## DIRECTIONS FOR THIS TASK
Go line by line through the listing below and copy those that hold "sest".

----

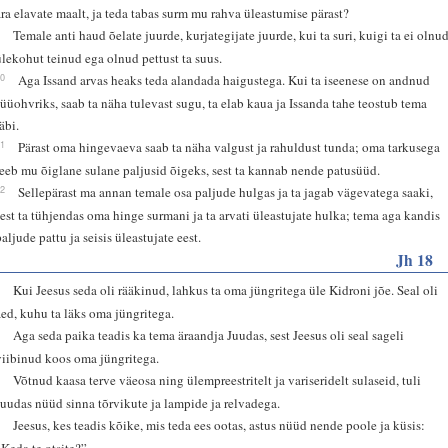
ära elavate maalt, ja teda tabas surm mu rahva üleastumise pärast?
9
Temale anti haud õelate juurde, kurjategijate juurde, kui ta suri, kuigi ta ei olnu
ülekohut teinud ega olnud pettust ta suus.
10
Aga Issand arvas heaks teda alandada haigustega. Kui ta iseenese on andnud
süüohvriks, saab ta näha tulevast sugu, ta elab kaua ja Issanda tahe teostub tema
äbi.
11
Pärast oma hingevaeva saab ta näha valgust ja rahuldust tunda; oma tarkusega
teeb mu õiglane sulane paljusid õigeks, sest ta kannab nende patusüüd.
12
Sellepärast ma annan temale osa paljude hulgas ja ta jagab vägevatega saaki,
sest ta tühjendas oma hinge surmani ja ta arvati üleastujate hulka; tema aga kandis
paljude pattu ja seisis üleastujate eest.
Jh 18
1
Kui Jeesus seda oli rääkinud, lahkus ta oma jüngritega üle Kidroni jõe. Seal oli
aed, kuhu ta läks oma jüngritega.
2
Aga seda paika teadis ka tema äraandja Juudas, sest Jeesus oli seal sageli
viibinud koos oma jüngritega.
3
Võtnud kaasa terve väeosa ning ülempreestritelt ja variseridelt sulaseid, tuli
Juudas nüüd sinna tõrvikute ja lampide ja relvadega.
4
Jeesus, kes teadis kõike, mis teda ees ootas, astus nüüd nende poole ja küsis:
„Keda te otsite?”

----

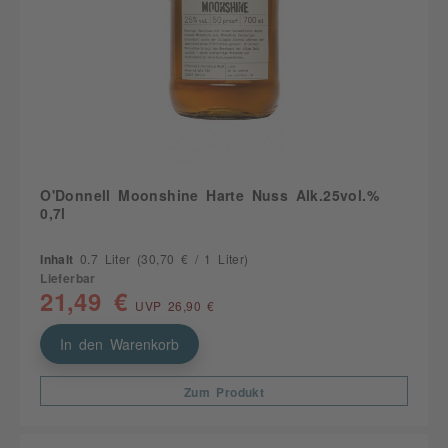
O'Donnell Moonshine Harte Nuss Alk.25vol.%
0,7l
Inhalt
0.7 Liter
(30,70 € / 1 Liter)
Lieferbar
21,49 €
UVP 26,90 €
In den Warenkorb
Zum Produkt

----

## SOLUTION TO THE PROBLEM
teeb mu õiglane sulane paljusid õigeks, sest ta kannab nende patusüüd.
sest ta tühjendas oma hinge surmani ja ta arvati üleastujate hulka; tema aga kandis
Aga seda paika teadis ka tema äraandja Juudas, sest Jeesus oli seal sageli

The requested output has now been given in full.